Oggi l’Iran possiede ogni tipo di missile ed è assai più potente, è un paese molto produttivo, ha alleati forti ed efficienti in grado di colpire i suoi nemici molto di più che nel 1987. I principi e i valori della rivoluzione islamica sono ancora gli stessi, portati avanti pressappoco  dalle stesse persone. I Pasdaran (IRGC) sono più forti che mai e sono parte integrante delle forze armate. 

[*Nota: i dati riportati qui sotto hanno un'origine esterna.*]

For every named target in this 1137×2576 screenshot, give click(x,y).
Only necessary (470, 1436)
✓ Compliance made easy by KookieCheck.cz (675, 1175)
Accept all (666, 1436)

Sayyed Ali Khamenei era totalmente devoto all’Imam Khomeini. La sua funzione è stata quella di guardiano fedele della “Rivoluzione Islamica”, ha diretto l’IRGC, rappresentato l’Imam Khomeini al Consiglio di Sicurezza e ha avuto un ruolo particolarmente efficace nell’armare e nell’inglobare l’IRGC in tutti i livelli delle forze armate del paese. Non avrebbe esitazioni a intervenire contro eventuali segni di debolezza che i suoi governanti potrebbero mostrare mentre cercano di ammorbidire le relazioni con gli Stati Uniti. La Guida Suprema della Rivoluzione oggi non ha paura della guerra così come non teme la pace. Non negozierà con Trump né lo aiuterà ad essere rieletto nel 2020. Quelli che pensano che l’Iran sia disperato o messo con le spalle al muro o anche in fallimento a causa delle sanzioni degli Stati Uniti, dovrebbero leggere con più attenzione la storia e il comportamento della “Rivoluzione Islamica” a partire dal 1979.